DATA FOR REVIEW:
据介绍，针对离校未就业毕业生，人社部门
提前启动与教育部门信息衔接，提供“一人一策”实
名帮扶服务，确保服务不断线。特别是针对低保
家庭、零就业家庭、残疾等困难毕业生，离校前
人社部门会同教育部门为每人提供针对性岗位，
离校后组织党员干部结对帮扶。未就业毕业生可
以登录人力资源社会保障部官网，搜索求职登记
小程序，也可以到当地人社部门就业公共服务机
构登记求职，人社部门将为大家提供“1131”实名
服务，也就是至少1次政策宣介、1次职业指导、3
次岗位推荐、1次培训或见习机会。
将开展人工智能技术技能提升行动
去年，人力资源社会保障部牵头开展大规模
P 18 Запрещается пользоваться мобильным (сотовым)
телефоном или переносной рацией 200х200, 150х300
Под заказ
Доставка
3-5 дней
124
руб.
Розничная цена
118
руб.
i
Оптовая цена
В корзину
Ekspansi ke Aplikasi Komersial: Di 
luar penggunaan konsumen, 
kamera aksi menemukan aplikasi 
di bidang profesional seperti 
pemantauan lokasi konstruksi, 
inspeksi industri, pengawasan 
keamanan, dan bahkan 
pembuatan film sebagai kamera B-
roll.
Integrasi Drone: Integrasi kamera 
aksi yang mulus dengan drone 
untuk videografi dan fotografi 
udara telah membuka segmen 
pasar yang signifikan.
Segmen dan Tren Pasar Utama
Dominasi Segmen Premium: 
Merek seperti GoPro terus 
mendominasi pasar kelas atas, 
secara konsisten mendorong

...

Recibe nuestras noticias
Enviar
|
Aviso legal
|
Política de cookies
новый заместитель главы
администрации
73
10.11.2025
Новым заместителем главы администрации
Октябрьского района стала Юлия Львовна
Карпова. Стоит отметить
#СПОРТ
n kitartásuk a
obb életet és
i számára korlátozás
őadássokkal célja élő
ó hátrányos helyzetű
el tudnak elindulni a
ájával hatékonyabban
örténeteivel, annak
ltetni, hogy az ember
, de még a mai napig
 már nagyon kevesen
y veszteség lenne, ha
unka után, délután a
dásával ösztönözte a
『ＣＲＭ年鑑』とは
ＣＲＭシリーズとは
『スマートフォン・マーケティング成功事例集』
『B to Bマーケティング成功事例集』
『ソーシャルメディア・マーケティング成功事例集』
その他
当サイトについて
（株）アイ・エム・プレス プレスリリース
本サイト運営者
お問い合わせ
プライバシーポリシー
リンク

---

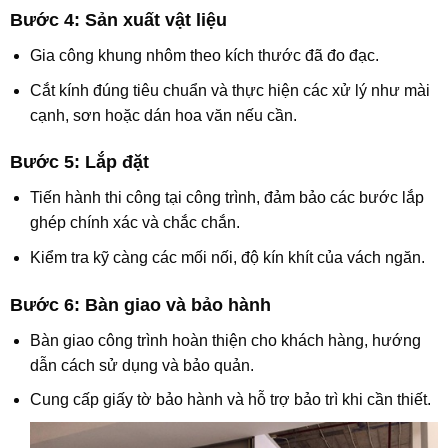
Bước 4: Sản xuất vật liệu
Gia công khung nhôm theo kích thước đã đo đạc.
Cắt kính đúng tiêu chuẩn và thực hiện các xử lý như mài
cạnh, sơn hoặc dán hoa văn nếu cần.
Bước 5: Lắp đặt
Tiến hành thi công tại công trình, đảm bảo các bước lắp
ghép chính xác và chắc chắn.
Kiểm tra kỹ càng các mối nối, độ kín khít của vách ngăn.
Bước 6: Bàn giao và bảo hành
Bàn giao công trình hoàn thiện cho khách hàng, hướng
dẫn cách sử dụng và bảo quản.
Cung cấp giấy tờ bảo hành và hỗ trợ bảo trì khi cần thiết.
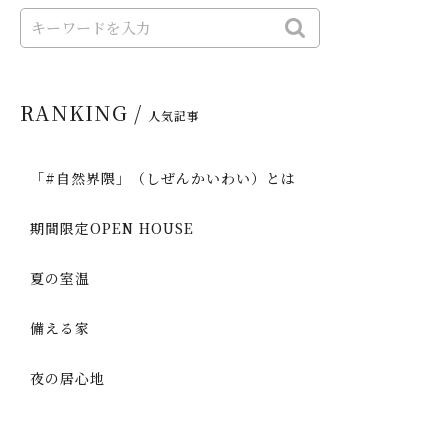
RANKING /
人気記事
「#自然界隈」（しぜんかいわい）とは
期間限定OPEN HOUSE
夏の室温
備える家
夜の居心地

YOUR INSTRUCTIONS: Working from the records above, write out verbatim only the lines from the line containing "据介绍，针对离校未就业毕业生，人社部门" through the line containing "去年，人力资源社会保障部牵头开展大规模".

REPLY TO THE EXERCISE:
据介绍，针对离校未就业毕业生，人社部门
提前启动与教育部门信息衔接，提供“一人一策”实
名帮扶服务，确保服务不断线。特别是针对低保
家庭、零就业家庭、残疾等困难毕业生，离校前
人社部门会同教育部门为每人提供针对性岗位，
离校后组织党员干部结对帮扶。未就业毕业生可
以登录人力资源社会保障部官网，搜索求职登记
小程序，也可以到当地人社部门就业公共服务机
构登记求职，人社部门将为大家提供“1131”实名
服务，也就是至少1次政策宣介、1次职业指导、3
次岗位推荐、1次培训或见习机会。
将开展人工智能技术技能提升行动
去年，人力资源社会保障部牵头开展大规模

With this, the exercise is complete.